(What the exercise asks) Retype every entry below without altering anything.

Saved entries:
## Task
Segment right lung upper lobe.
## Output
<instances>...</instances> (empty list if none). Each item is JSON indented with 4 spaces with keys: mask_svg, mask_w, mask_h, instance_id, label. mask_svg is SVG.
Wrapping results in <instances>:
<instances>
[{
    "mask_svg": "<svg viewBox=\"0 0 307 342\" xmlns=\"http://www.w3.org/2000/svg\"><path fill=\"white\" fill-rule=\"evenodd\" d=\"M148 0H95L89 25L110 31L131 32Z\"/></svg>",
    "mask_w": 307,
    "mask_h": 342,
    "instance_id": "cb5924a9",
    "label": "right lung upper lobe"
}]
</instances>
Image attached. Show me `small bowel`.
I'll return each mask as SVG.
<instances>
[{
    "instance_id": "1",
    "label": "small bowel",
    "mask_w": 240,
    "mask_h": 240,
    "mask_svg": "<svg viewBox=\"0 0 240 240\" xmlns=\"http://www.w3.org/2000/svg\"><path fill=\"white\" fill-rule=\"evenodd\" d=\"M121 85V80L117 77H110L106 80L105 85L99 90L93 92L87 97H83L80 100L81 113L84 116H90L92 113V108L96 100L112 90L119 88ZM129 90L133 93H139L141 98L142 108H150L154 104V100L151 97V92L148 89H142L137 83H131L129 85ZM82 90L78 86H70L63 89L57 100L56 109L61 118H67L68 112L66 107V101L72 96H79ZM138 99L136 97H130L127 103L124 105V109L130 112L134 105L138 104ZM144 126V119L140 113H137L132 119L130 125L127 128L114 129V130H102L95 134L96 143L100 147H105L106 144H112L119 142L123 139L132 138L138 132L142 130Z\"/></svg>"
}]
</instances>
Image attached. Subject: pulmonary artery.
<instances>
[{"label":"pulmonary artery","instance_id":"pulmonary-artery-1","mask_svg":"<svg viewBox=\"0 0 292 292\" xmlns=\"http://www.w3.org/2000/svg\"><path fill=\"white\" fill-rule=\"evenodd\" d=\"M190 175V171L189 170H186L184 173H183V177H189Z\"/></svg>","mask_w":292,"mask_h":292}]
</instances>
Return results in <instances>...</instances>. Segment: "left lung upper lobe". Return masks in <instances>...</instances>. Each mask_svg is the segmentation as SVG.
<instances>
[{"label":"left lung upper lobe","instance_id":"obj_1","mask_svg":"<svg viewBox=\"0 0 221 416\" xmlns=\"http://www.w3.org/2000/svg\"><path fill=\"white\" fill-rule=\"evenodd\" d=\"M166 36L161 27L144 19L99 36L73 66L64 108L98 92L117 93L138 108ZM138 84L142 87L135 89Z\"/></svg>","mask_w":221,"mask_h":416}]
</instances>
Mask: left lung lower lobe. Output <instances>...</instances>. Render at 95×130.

(Output below)
## Task
Segment right lung upper lobe.
## Output
<instances>...</instances> (empty list if none). Each item is JSON indented with 4 spaces with keys: mask_svg, mask_w, mask_h, instance_id, label. mask_svg is SVG.
Wrapping results in <instances>:
<instances>
[{
    "mask_svg": "<svg viewBox=\"0 0 307 342\" xmlns=\"http://www.w3.org/2000/svg\"><path fill=\"white\" fill-rule=\"evenodd\" d=\"M148 0H95L89 25L110 31L131 32Z\"/></svg>",
    "mask_w": 307,
    "mask_h": 342,
    "instance_id": "cb5924a9",
    "label": "right lung upper lobe"
}]
</instances>
Image attached. Show me `small bowel`.
I'll return each mask as SVG.
<instances>
[{
    "instance_id": "1",
    "label": "small bowel",
    "mask_w": 240,
    "mask_h": 240,
    "mask_svg": "<svg viewBox=\"0 0 240 240\" xmlns=\"http://www.w3.org/2000/svg\"><path fill=\"white\" fill-rule=\"evenodd\" d=\"M121 85V80L117 77H110L106 80L105 85L99 90L93 92L87 97H83L80 100L81 113L84 116H90L92 113V108L96 100L112 90L119 88ZM129 90L133 93H139L141 98L142 108H150L154 104V100L151 97V92L148 89H142L137 83H131L129 85ZM82 90L78 86H70L63 89L57 100L56 109L61 118H67L68 112L66 107V101L72 96H79ZM138 99L136 97H130L127 103L124 105V109L130 112L134 105L138 104ZM144 126V119L140 113H137L132 119L130 125L127 128L114 129V130H102L95 134L96 143L100 147H105L106 144H112L119 142L123 139L132 138L138 132L142 130Z\"/></svg>"
}]
</instances>
Image attached. Subject: pulmonary artery.
<instances>
[{"label":"pulmonary artery","instance_id":"pulmonary-artery-1","mask_svg":"<svg viewBox=\"0 0 292 292\" xmlns=\"http://www.w3.org/2000/svg\"><path fill=\"white\" fill-rule=\"evenodd\" d=\"M190 175V171L189 170H186L184 173H183V177H189Z\"/></svg>","mask_w":292,"mask_h":292}]
</instances>
Return results in <instances>...</instances>. Segment: "left lung upper lobe". Return masks in <instances>...</instances>. Each mask_svg is the segmentation as SVG.
<instances>
[{"label":"left lung upper lobe","instance_id":"obj_1","mask_svg":"<svg viewBox=\"0 0 221 416\" xmlns=\"http://www.w3.org/2000/svg\"><path fill=\"white\" fill-rule=\"evenodd\" d=\"M166 36L161 27L144 19L99 36L73 66L64 108L98 92L117 93L138 108ZM138 84L142 87L135 89Z\"/></svg>","mask_w":221,"mask_h":416}]
</instances>
Mask: left lung lower lobe. Output <instances>...</instances>. Render at 95×130.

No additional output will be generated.